Essa evocação pela mudança em prol da sociedade causou o ‘banimento’ do livro em matrizes curriculares e de livre circulação mundial nas décadas de 70 e 80, e causa, por exemplo, a tentativa de revogação da lei 12.612/ 2012 (que declara o educador Paulo Freire Patrono da Educação Brasileira), por uma Proposta de Emenda Constitucional (PEC), em uma recorrente tentativa de apagar os textos de Paulo Freire da história educacional, principalmente o livro Pedagogia do Oprimido, por parte dos exploradores, excludentes, escravizadores e patrimonialistas (MACEDO, 2017).

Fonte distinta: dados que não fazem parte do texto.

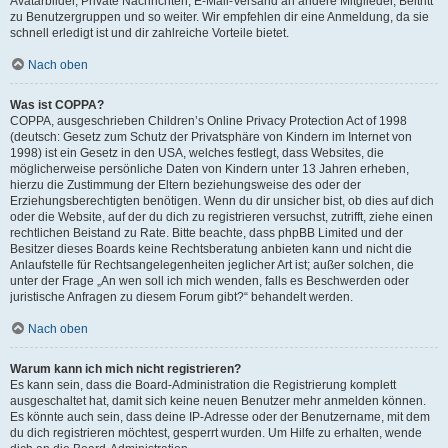
Avatarbilder, Private Nachrichten, E-Mail-Versand an andere Mitglieder, Beitritt
zu Benutzergruppen und so weiter. Wir empfehlen dir eine Anmeldung, da sie
schnell erledigt ist und dir zahlreiche Vorteile bietet.
Nach oben
Was ist COPPA?
COPPA, ausgeschrieben Children’s Online Privacy Protection Act of 1998
(deutsch: Gesetz zum Schutz der Privatsphäre von Kindern im Internet von
1998) ist ein Gesetz in den USA, welches festlegt, dass Websites, die
möglicherweise persönliche Daten von Kindern unter 13 Jahren erheben,
hierzu die Zustimmung der Eltern beziehungsweise des oder der
Erziehungsberechtigten benötigen. Wenn du dir unsicher bist, ob dies auf dich
oder die Website, auf der du dich zu registrieren versuchst, zutrifft, ziehe einen
rechtlichen Beistand zu Rate. Bitte beachte, dass phpBB Limited und der
Besitzer dieses Boards keine Rechtsberatung anbieten kann und nicht die
Anlaufstelle für Rechtsangelegenheiten jeglicher Art ist; außer solchen, die
unter der Frage „An wen soll ich mich wenden, falls es Beschwerden oder
juristische Anfragen zu diesem Forum gibt?“ behandelt werden.
Nach oben
Warum kann ich mich nicht registrieren?
Es kann sein, dass die Board-Administration die Registrierung komplett
ausgeschaltet hat, damit sich keine neuen Benutzer mehr anmelden können.
Es könnte auch sein, dass deine IP-Adresse oder der Benutzername, mit dem
du dich registrieren möchtest, gesperrt wurden. Um Hilfe zu erhalten, wende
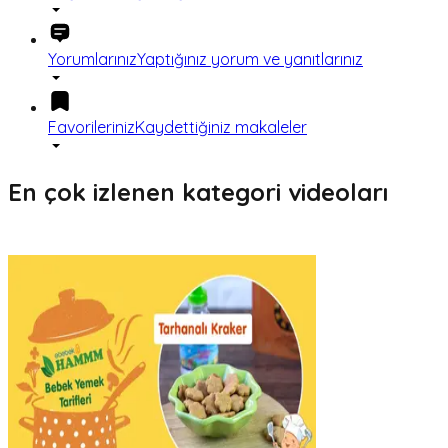
Yorumlarınız
Yaptığınız yorum ve yanıtlarınız
Favorileriniz
Kaydettiğiniz makaleler
En çok izlenen kategori videoları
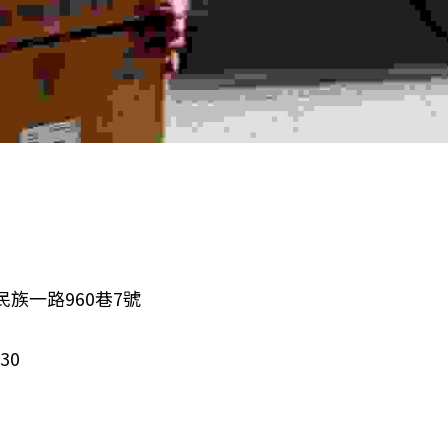
 
民族一路960巷7號
30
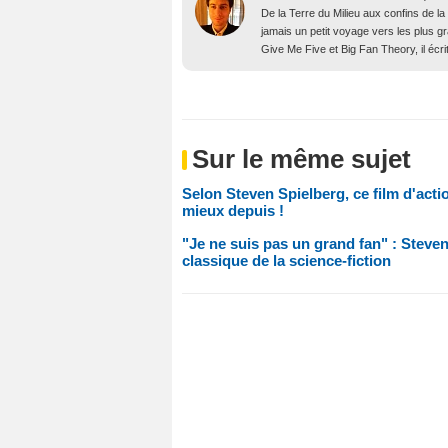
De la Terre du Milieu aux confins de la
jamais un petit voyage vers les plus 
Give Me Five et Big Fan Theory, il écri
Sur le même sujet
Selon Steven Spielberg, ce film d'acti
mieux depuis !
"Je ne suis pas un grand fan" : Steve
classique de la science-fiction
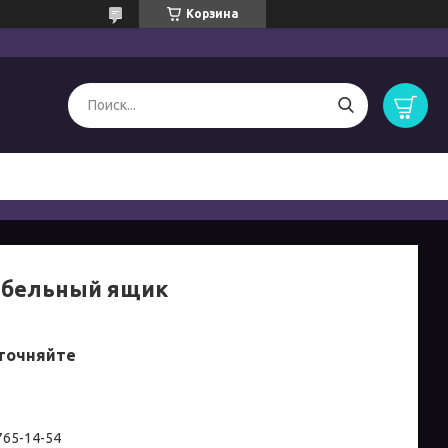
Корзина
абельный ящик
точняйте
и
 765-14-54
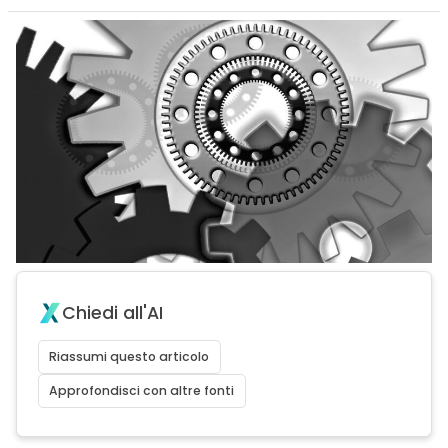
Chiedi all'AI
Riassumi questo articolo
Approfondisci con altre fonti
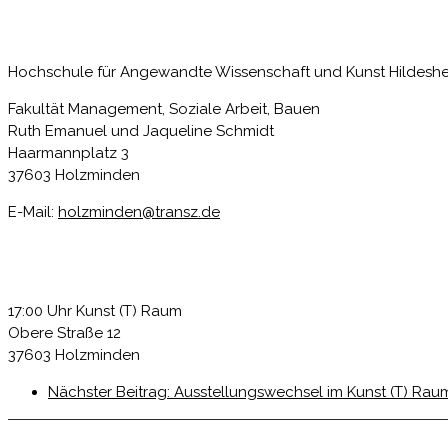
Hochschule für Angewandte Wissenschaft und Kunst Hildes
Fakultät Management, Soziale Arbeit, Bauen
Ruth Emanuel und Jaqueline Schmidt
Haarmannplatz 3
37603 Holzminden
E-Mail:
holzminden@transz.de
17:00 Uhr Kunst (T) Raum
Obere Straße 12
37603 Holzminden
Nächster Beitrag:
Ausstellungswechsel im Kunst (T) Ra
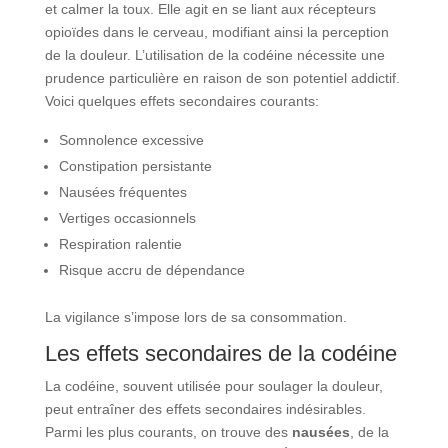
et calmer la toux. Elle agit en se liant aux récepteurs
opioïdes dans le cerveau, modifiant ainsi la perception
de la douleur. L’utilisation de la codéine nécessite une
prudence particulière en raison de son potentiel addictif.
Voici quelques effets secondaires courants:
Somnolence excessive
Constipation persistante
Nausées fréquentes
Vertiges occasionnels
Respiration ralentie
Risque accru de dépendance
La vigilance s’impose lors de sa consommation.
Les effets secondaires de la codéine
La codéine, souvent utilisée pour soulager la douleur,
peut entraîner des effets secondaires indésirables.
Parmi les plus courants, on trouve des
nausées
, de la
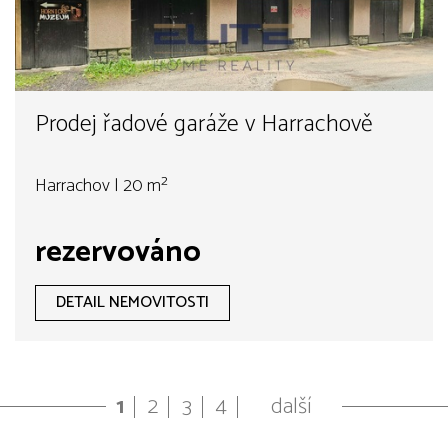
Prodej řadové garáže v Harrachově
Harrachov | 20 m²
rezervováno
DETAIL NEMOVITOSTI
1
2
3
4
další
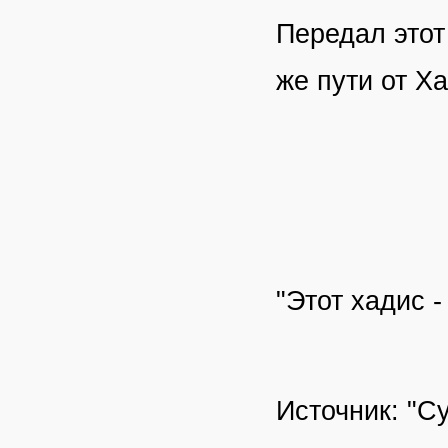
Передал этот
же пути от Х
"Этот хадис 
Источник: "С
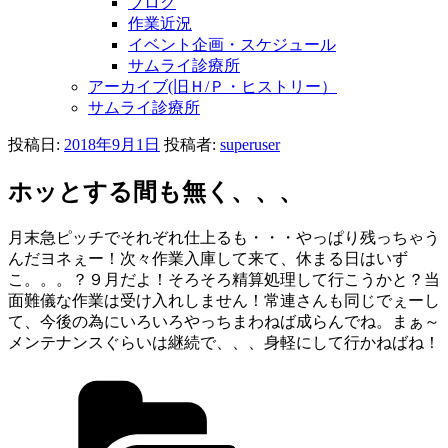
ブログ
作業近況
イベント企画・スケジュール
サムライ診療所
アーカイブ(旧Ｈ/Ｐ・ヒストリー）
サムライ診療所
投稿日:
2018年9月1日
投稿者:
superuser
ホッとする間も無く、、、
月末急ピッチでそれぞれ仕上るも・・・やっぱり残っちゃう
んだヨネぇー！次々作業入庫して来て、休まる日はいず
こ。。。？９月だよ！そろそろ精算処理して行こうかと？当
面難儀な作業は受け入れしません！常連さんも同じでぇーし
て、今後の為にいろいろやっちまわねば成らんでね。まぁ～
メンテナンスぐらいは継続で、、、身軽にして行かねばね！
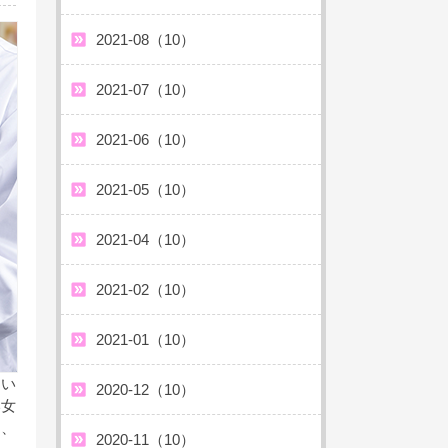
2021-08（10）
2021-07（10）
2021-06（10）
2021-05（10）
2021-04（10）
2021-02（10）
2021-01（10）
ない
2020-12（10）
い女
く、
2020-11（10）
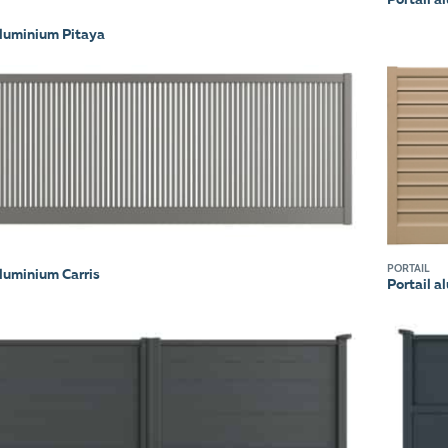
aluminium Pitaya
PORTAIL
aluminium Carris
Portail a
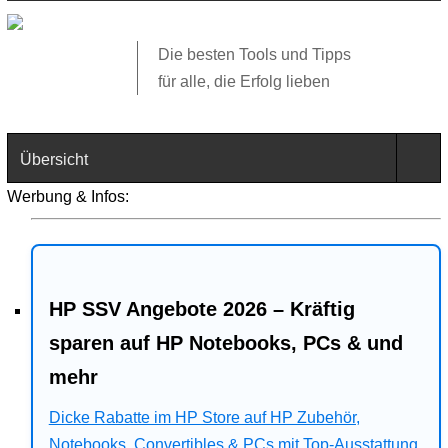
Die besten Tools und Tipps
für alle, die Erfolg lieben
Übersicht
Werbung & Infos:
Technik
Software
HP SSV Angebote 2026 – Kräftig
Web
sparen auf HP Notebooks, PCs & und
Business
mehr
Dicke Rabatte im HP Store auf HP Zubehör,
Angebote
Notebooks, Convertibles & PCs mit Top-Ausstattung.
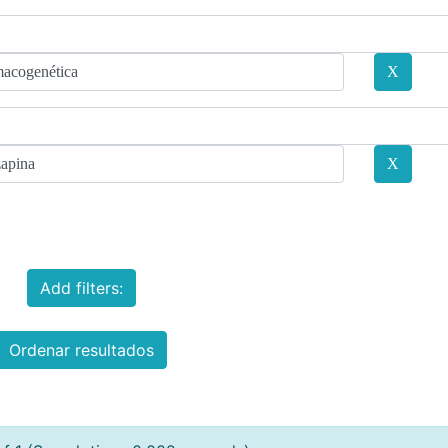
Add filters:
Ordenar resultados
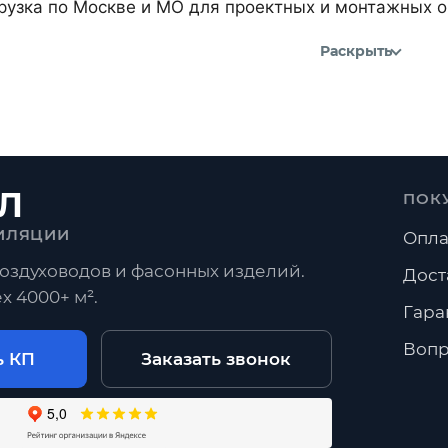
рузка по Москве и МО для проектных и монтажных о
Раскрыть
Л
ПОК
ИЛЯЦИИ
Опла
оздуховодов и фасонных изделий.
Дост
х 4000+ м².
Гара
Вопр
ь КП
Заказать звонок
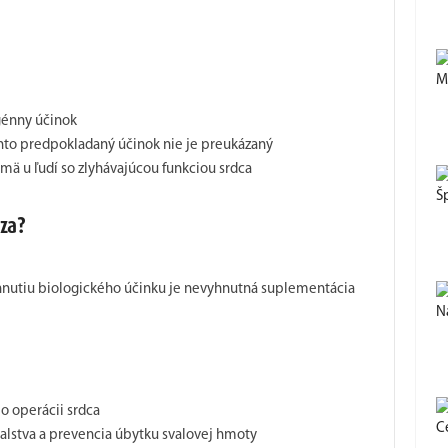
M
ogénny účinok
nto predpokladaný účinok nie je preukázaný
mä u ľudí so zlyhávajúcou funkciou srdca
Š
dza?
ahnutiu biologického účinku je nevyhnutná suplementácia
Na
o operácii srdca
C
alstva a prevencia úbytku svalovej hmoty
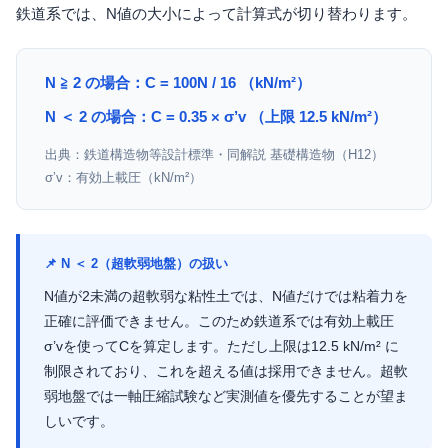
鉄道系では、N値の大小によって計算式が切り替わります。
N ≧ 2 の場合：C = 100N / 16 （kN/m²）
N ＜ 2 の場合：C = 0.35 × σ’v （上限 12.5 kN/m²）
出典：鉄道構造物等設計標準・同解説 基礎構造物（H12）
σ’v：有効上載圧（kN/m²）
📌 N ＜ 2（超軟弱地盤）の扱い
N値が2未満の超軟弱な粘性土では、N値だけでは粘着力を
正確に評価できません。このため鉄道系では有効上載圧
σ’vを使ってCを算定します。ただし上限は12.5 kN/m² に
制限されており、これを超える値は採用できません。超軟
弱地盤では一軸圧縮試験など実測値を優先することが望ま
しいです。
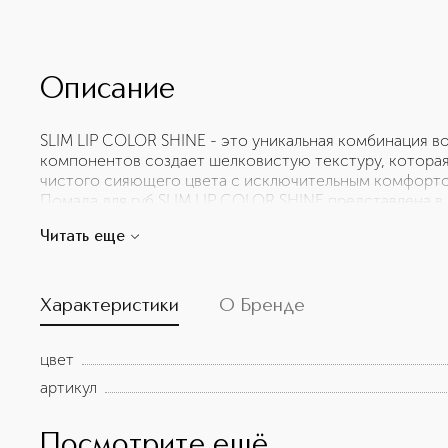
Описание
SLIM LIP COLOR SHINE - это уникальная комбинация 
компонентов создает шелковистую текстуру, которая
чистого сияющего цвета с исключительным комфортом.
Помада для губ SLIM LIP COLOR SHINE представлена в
151 Iconic Nude 100 100 152 Rose Corset 153 Velvet Tux 15
Читать еще
Bow 16 Scarlet Rouge 157 Go-See
Характеристики
О Бренде
цвет
артикул
Посмотрите ещё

Após cinquenta anos de sua publicação (1968-2017), surge a demanda em refazer os caminhos de sua apropriação como referência (citação e leitura), para se analisar até que ponto a tentativa de esconder o livro Pedagogia do Oprimido, e por consequência, seu autor, deu certo (Hipótese 1). Outro tópico que foi verificado foi se os pesquisadores que mais referenciaram o livro, são daqueles países ditos colonizados-dependentes (SANTOS, 1970) (Hipótese 2), países que praticam o obscurantismo literário, a cultura do silêncio e a prática antidemocrática (BRANDÃO, 1986). E, se o perfil dos leitores do livro foram os que teoricamente estavam sob opressão superestrutural (Hipótese 3), ou seja, aqueles condicionados a aceitarem seu status quo por desinformação, manipulação e alienação (LUKÁCS, 1972). Suspeitosamente, o ‘opressor’ baniu o livro por tê-lo compreendido e pela certeza deste ser uma ameaça a seu poder explorador (RUBIO, 1997).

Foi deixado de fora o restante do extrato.